Meu nome estava ali. Eu tinha sido declarada morta após o meu desaparecimento. Estava enterrada ao lado dele.
—— Não imaginei que nosso reencontro seria assim —— disse Charlie, surgindo mais à frente.
—— E eu não pensei que teria que me despedir de novo —— respondi, amarrando no punho da espada a bandana preta que Eddie me deu.
—— Vai me matar? —— ele perguntou. —— Me matar de novo?
—— Quantas vezes forem necessárias —— respondi com os olhos cheios de lágrimas.
Ele respirou fundo. E criou uma espada idêntica à minha.
Ali, diante de nossos túmulos, estávamos prontos para morrer.
Corremos um na direção do outro. Meu coração batia tão forte que eu não sabia se era pela raiva ou pela tristeza. Mas naquele instante, eu só queria uma coisa: matá-lo.
A espada de Charlie veio contra mim, rápida. Bloqueei, mas meus braços vacilaram. Ele atacou de novo, e eu recuei. Consegui cortar seu ombro, um golpe profundo.
Os olhos dele estavam cheios de fúria, não apenas a dele. A raiva de Vecna também queimava ali.
Ele avançou e, dessa vez, cortou minha barriga. Profundo. A dor me tirou o ar. Eu estava morrendo?
Tentei me defender, mas Charlie pressionou minha espada no chão com os poderes dele e pulou sobre mim. Seus joelhos esmagaram meu corte. Eu senti o gosto do meu próprio sangue na boca.

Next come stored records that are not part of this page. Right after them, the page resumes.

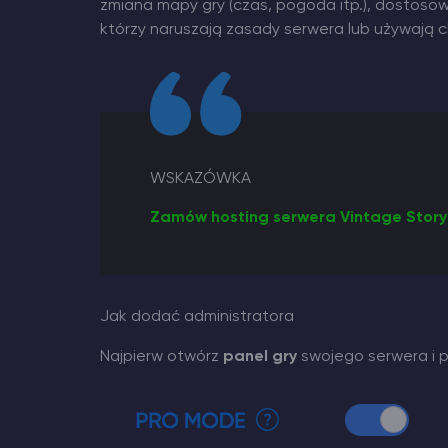
zmiana mapy gry (czas, pogoda itp.), dostoso
którzy naruszają zasady serwera lub używają 
WSKAZÓWKA
Zamów hosting serwera Vintage Stor
Jak dodać administratora
Najpierw otwórz
panel gry
swojego serwera i p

—— Você tinha razão... —— murmurei, mesmo com as mãos dele apertando meu pescoço. —— Eu queria que você morresse.
Ele hesitou.
—— Você era o único que me prendia dentro daquela casa —— continuei. —— E quando você morreu... eu só fugi. Talvez estivesse certo. Talvez eu quisesse que você morresse pra que eu pudesse seguir em frente.
Charlie se levantou.
Estendeu a mão e me ergueu no ar, pelo pescoço. Eu sangrava, sem forças.
—— Então faz o que quiser —— murmurei, pendurada no ar. —— Me mata. Me faz parar de sentir culpa!

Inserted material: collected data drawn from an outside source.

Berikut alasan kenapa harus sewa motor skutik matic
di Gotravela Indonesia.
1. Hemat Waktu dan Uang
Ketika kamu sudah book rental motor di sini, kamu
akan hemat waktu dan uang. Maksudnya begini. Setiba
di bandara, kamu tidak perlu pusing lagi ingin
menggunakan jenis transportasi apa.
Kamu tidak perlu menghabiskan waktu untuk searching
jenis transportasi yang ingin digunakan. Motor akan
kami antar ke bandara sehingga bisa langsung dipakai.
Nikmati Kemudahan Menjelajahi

E naquele instante, ele me abaixou devagar, tocou meu rosto, as mãos sujas do meu sangue.
—— Você ainda pode mudar de lado... e vir comigo —— disse ele.
Eu encarei.
—— Lembra o que dizem sobre anjos? —— perguntei. —— Que o sangue deles na arma de um guerreiro garante a vitória na guerra?

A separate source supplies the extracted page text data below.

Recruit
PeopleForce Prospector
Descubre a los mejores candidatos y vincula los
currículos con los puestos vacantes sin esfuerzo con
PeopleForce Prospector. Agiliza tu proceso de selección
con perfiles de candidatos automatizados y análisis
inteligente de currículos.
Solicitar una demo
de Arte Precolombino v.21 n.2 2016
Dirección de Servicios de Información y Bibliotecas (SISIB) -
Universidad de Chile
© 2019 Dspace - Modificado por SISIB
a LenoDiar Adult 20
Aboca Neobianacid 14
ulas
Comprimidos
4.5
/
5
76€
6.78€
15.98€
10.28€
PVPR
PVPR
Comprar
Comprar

Charlie assentiu. E então... cuspiu sangue no meu rosto.
—— Eu quero o seu sangue na minha espada —— sussurrei.
E com toda a força que ainda restava, empurrei a lâmina contra o estômago dele. Ele vomitou mais sangue.
Afastei o corpo dele da lâmina e fiquei olhando.
Sangue por toda parte, e então... acordei.
Estava de volta à casa dos Creel. Ainda sangrando. Charlie no chão. Exatamente como eu tinha deixado.
—— Sam! —— gritou Steve.
Corri, mesmo cambaleando, para as escadas.
—— Steve! —— respondi, arfando.
Ele me segurou nos braços, me abraçou apertado. A dor do corte ainda queimava, mas... eu estava viva. Estava com ele.
Steve tocou meu rosto, limpando o sangue que Charlie deixou. Sorriu, com lágrimas nos olhos.
—— Você conseguiu... —— disse, a voz tremendo.
E pela primeira vez em muito tempo... eu me permiti acreditar. Talvez eu realmente tivesse conseguido.